Not sure what to tell you, but since it is a laptop and has PCMCIA, I would highly suggest using a PCMCIA card, as the USB is more likely going to get damaged or broken on a laptop.

JamesO


----------



## Terrister (Apr 18, 2005)

Also if the laptop is fast enough, think about upgrading it to XP. This will solve lots of problems. Windows ME was just bad. It has all kinds of strange issues.


----------



## Changeling (Nov 7, 2005)

I've had 4 of these thigs so far. (I only need 2.) They seem to work fine initially then fail after a few days. The failed state in Win ME is as described in this tread. In XP the system sees a USB device but can't evaluate it (unknown device).

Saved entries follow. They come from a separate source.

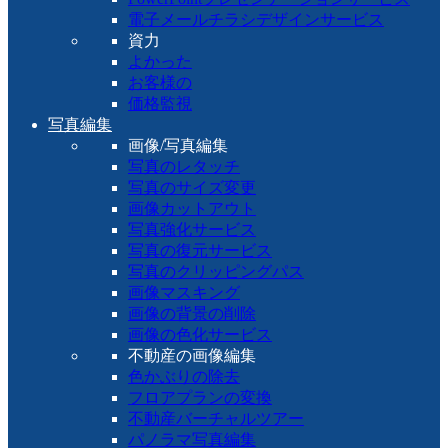
電子メールチラシデザインサービス
資力
よかった
お客様の
価格監視
写真編集
画像/写真編集
写真のレタッチ
写真のサイズ変更
画像カットアウト
写真強化サービス
写真の復元サービス
写真のクリッピングパス
画像マスキング
画像の背景の削除
画像の色化サービス
不動産の画像編集
色かぶりの除去
フロアプランの変換
不動産バーチャルツアー
パノラマ写真編集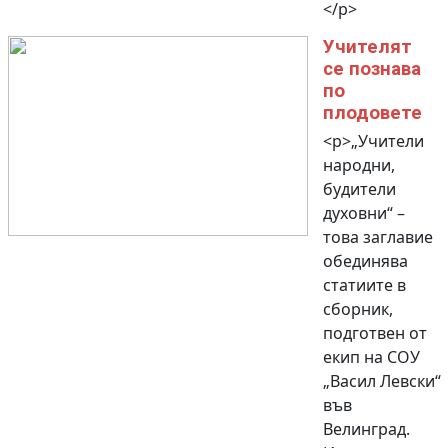
</p>
Учителят
се познава
по
плодовете
<p>„Учители
народни,
будители
духовни“ –
това заглавие
обединява
статиите в
сборник,
подготвен от
екип на СОУ
„Васил Левски“
във
Велинград.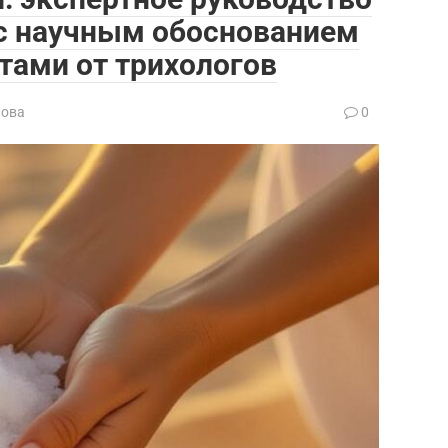
 с научным обоснованием
тами от трихологов
лова
0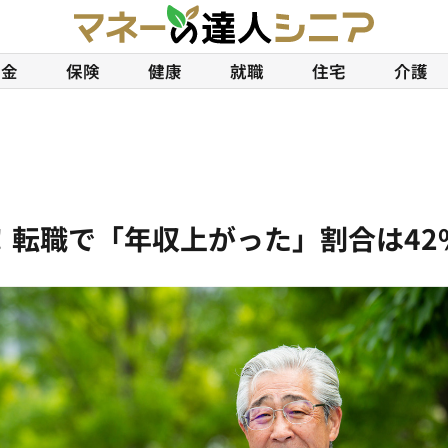
年金
保険
健康
就職
住宅
介護
に！転職で「年収上がった」割合は42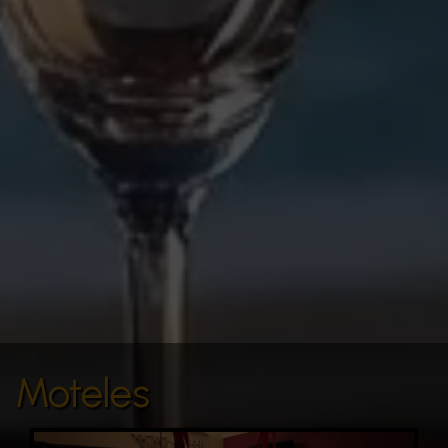
Moteles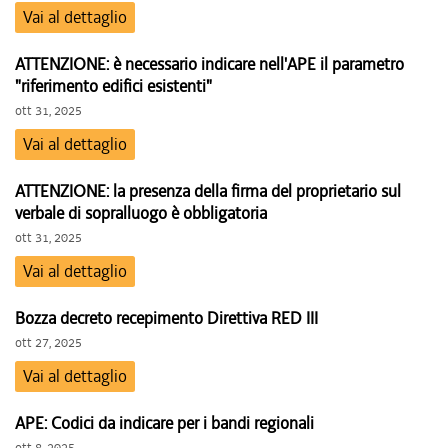
Vai al dettaglio
ATTENZIONE: è necessario indicare nell'APE il parametro
"riferimento edifici esistenti"
ott 31, 2025
Vai al dettaglio
ATTENZIONE: la presenza della firma del proprietario sul
verbale di sopralluogo è obbligatoria
ott 31, 2025
Vai al dettaglio
Bozza decreto recepimento Direttiva RED III
ott 27, 2025
Vai al dettaglio
APE: Codici da indicare per i bandi regionali
ott 8, 2025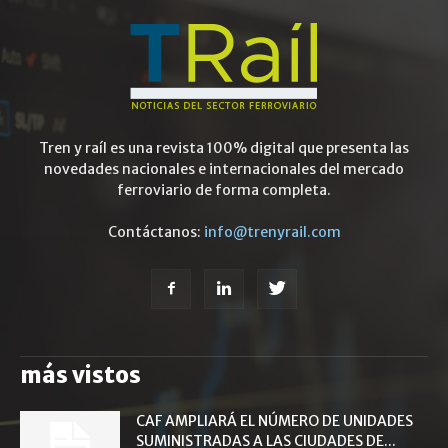
Tren y raíl es una revista 100% digital que presenta las
novedades nacionales e internacionales del mercado
ferroviario de forma completa.
Contáctanos:
info@trenyrail.com
más vistos
CAF AMPLIARÁ EL NÚMERO DE UNIDADES
SUMINISTRADAS A LAS CIUDADES DE...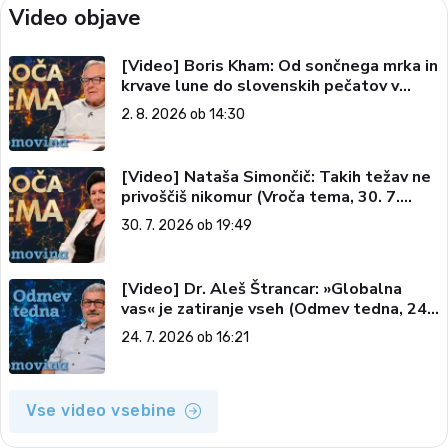
Video objave
[Video] Boris Kham: Od sončnega mrka in
krvave lune do slovenskih pečatov v
vesolju (Vroča tema, 2. 8. 2026)
2. 8. 2026 ob 14:30
[Video] Nataša Simončič: Takih težav ne
privoščiš nikomur (Vroča tema, 30. 7.
2026)
30. 7. 2026 ob 19:49
[Video] Dr. Aleš Štrancar: »Globalna
vas« je zatiranje vseh (Odmev tedna, 24.
7. 2026)
24. 7. 2026 ob 16:21
Vse video vsebine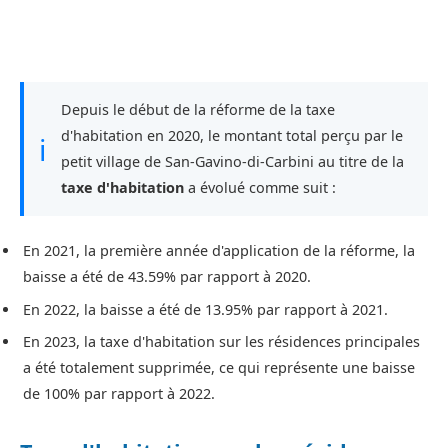
Depuis le début de la réforme de la taxe
d'habitation en 2020, le montant total perçu par le
ℹ
petit village de San-Gavino-di-Carbini au titre de la
taxe d'habitation
a évolué comme suit :
En 2021, la première année d'application de la réforme, la
baisse a été de 43.59% par rapport à 2020.
En 2022, la baisse a été de 13.95% par rapport à 2021.
En 2023, la taxe d'habitation sur les résidences principales
a été totalement supprimée, ce qui représente une baisse
de 100% par rapport à 2022.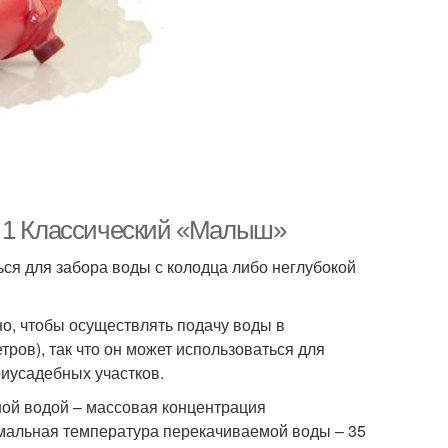
. 1 Классический «Малыш»
ся для забора воды с колодца либо неглубокой
о, чтобы осуществлять подачу воды в
ров), так что он может использоваться для
риусадебных участков.
ой водой – массовая концентрация
мальная температура перекачиваемой воды – 35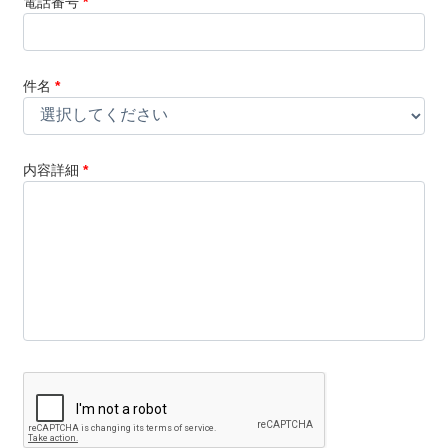
電話番号
*
件名
*
内容詳細
*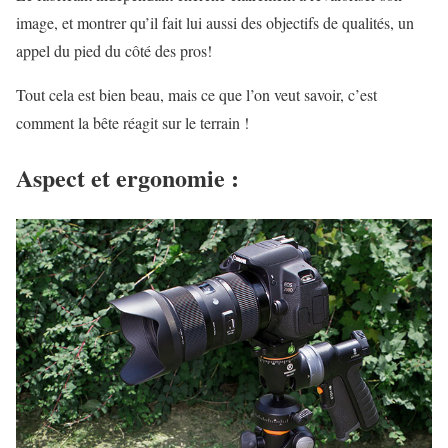
image, et montrer qu’il fait lui aussi des objectifs de qualités, un
appel du pied du côté des pros!
Tout cela est bien beau, mais ce que l’on veut savoir, c’est
comment la bête réagit sur le terrain !
Aspect et ergonomie :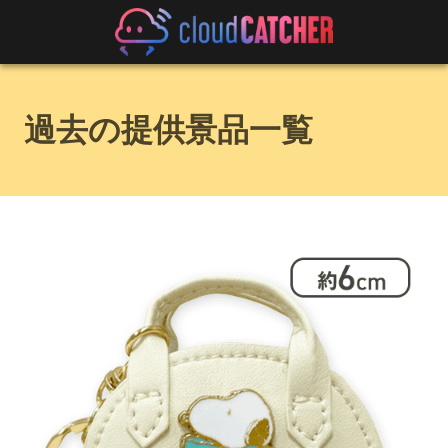
過去の提供景品一覧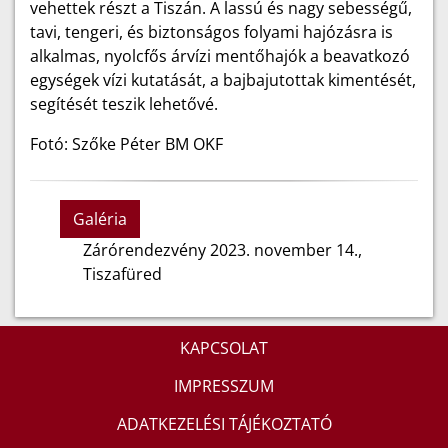
vehettek részt a Tiszán. A lassú és nagy sebességű,
tavi, tengeri, és biztonságos folyami hajózásra is
alkalmas, nyolcfős árvízi mentőhajók a beavatkozó
egységek vízi kutatását, a bajbajutottak kimentését,
segítését teszik lehetővé.
Fotó: Szőke Péter BM OKF
Galéria
Zárórendezvény 2023. november 14.,
Tiszafüred
KAPCSOLAT
IMPRESSZUM
ADATKEZELÉSI TÁJÉKOZTATÓ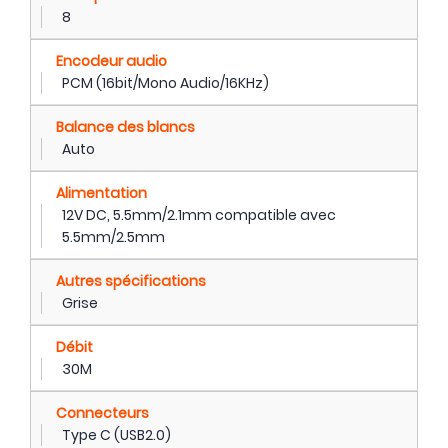
8
Encodeur audio
PCM (16bit/Mono Audio/16KHz)
Balance des blancs
Auto
Alimentation
12V DC, 5.5mm/2.1mm compatible avec
5.5mm/2.5mm
Autres spécifications
Grise
Débit
30M
Connecteurs
Type C (USB2.0)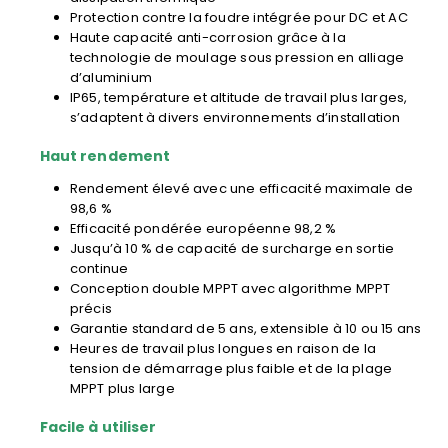
Protection contre la foudre intégrée pour DC et AC
Haute capacité anti-corrosion grâce à la
technologie de moulage sous pression en alliage
d’aluminium
IP65, température et altitude de travail plus larges,
s’adaptent à divers environnements d’installation
Haut rendement
Rendement élevé avec une efficacité maximale de
98,6 %
Efficacité pondérée européenne 98,2 %
Jusqu’à 10 % de capacité de surcharge en sortie
continue
Conception double MPPT avec algorithme MPPT
précis
Garantie standard de 5 ans, extensible à 10 ou 15 ans
Heures de travail plus longues en raison de la
tension de démarrage plus faible et de la plage
MPPT plus large
Facile à utiliser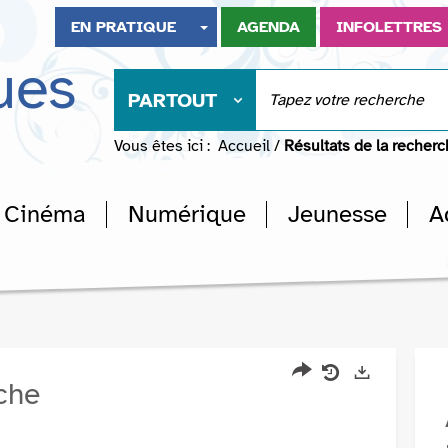
EN PRATIQUE
AGENDA
INFOLETTRES
ues
PARTOUT
Vous êtes ici :
Accueil
/
Résultats de la recher
Cinéma
Numérique
Jeunesse
A
rche
Partager
Historique
Exports
l'URL
de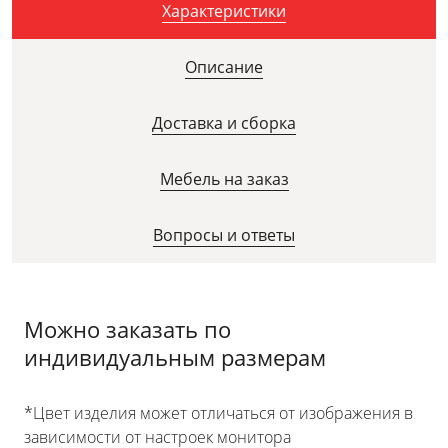
Характеристики
Описание
Доставка и сборка
Мебель на заказ
Вопросы и ответы
Можно заказать по
индивидуальным размерам
*Цвет изделия может отличаться от изображения в
зависимости от настроек монитора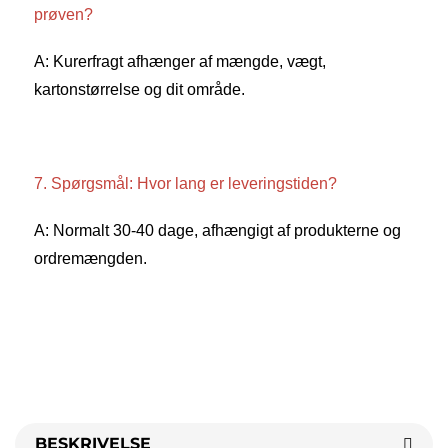
prøven? 
A: Kurerfragt afhænger af mængde, vægt, 
kartonstørrelse og dit område. 
7. Spørgsmål: Hvor lang er leveringstiden? 
A: Normalt 30-40 dage, afhængigt af produkterne og 
ordremængden. 
BESKRIVELSE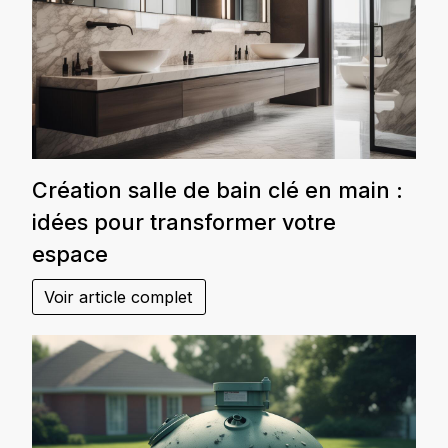
Création salle de bain clé en main :
idées pour transformer votre
espace
Voir article complet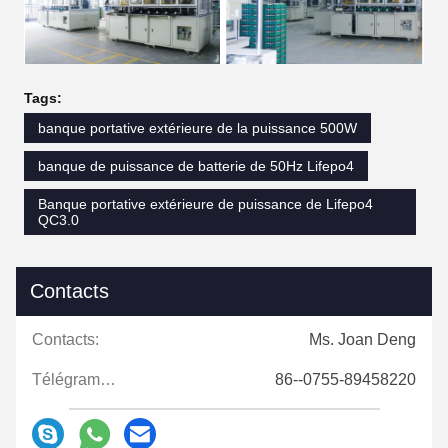
Tags:
banque portative extérieure de la puissance 500W
banque de puissance de batterie de 50Hz Lifepo4
Banque portative extérieure de puissance de Lifepo4
QC3.0
Contacts
Contacts:
Ms. Joan Deng
Télégramme:
86--0755-89458220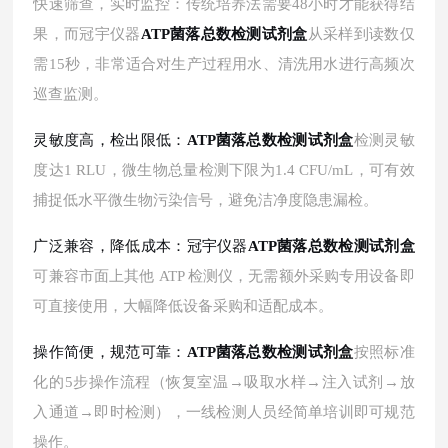
快速筛查，实时监控：传统培养法需要
48小时才能获得结
果，而冠宇仪器
ATP菌落总数检测试剂盒
从采样到读数仅
需
15秒，非常适合对生产过程用水、清洗用水进行高频次
巡查监测。
灵敏度高，检出限低：
ATP菌落总数检测试剂盒
检测灵敏
度达
1 RLU，微生物总量检测下限为1.4 CFU/mL，可有效
捕捉低水平微生物污染信号，避免洁净度隐患漏检。
广泛兼容，降低成本：冠宇仪器
ATP菌落总数检测试剂盒
可兼容市面上其他
ATP 检测仪，无需额外采购专用设备即
可直接使用，大幅降低设备采购和适配成本。
操作简便，规范可靠：
ATP菌落总数检测试剂盒
按照标准
化的
5步操作流程（恢复室温→吸取水样→注入试剂→放
入通道→即时检测），一线检测人员经简单培训即可规范
操作。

My current thinking on this is they don't like "hot plugging" under Win ME.


----------



## JamesO (Mar 30, 2005)

If PCMCIA works, I would suggest getting a PCMCIA wireless adapter. USB keys on laptops are not good if the laptop is going to be moved with the USB key installed. More likely to get damaged or broken. You should also see a better data transfer rate with PCMCIA as compared to USB 1. 

JamesO


----------



## stevepayne (Nov 17, 2004)

PCMCIA cards are certainly more favourable over usb sticks in my opinion. I've had no-end of problems with wireless and USB sticks - what I found was that if you either plugged it in or unplugged it with the computer still on then it just wouldn't work - and never would again until a complete uninstall/reinstall of all the drivers - Even if you gone through the 'safely remove hardware' steps.

One vaguely useful thing that Win ME had was sytem restore... it may be worth a try!


----------